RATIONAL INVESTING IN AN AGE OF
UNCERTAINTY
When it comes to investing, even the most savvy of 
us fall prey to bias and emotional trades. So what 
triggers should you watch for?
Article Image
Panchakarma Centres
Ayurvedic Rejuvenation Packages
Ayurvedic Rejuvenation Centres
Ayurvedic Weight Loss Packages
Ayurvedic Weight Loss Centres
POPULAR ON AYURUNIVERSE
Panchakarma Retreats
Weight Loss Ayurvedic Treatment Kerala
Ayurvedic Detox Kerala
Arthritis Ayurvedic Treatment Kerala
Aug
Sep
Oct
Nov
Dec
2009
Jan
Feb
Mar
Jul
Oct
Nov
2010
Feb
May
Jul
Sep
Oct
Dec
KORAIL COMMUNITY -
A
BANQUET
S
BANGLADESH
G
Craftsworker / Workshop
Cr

• • • •

Check all the records above and select each line where the string "Packages" is found.

Ayurvedic Rejuvenation Packages
Ayurvedic Weight Loss Packages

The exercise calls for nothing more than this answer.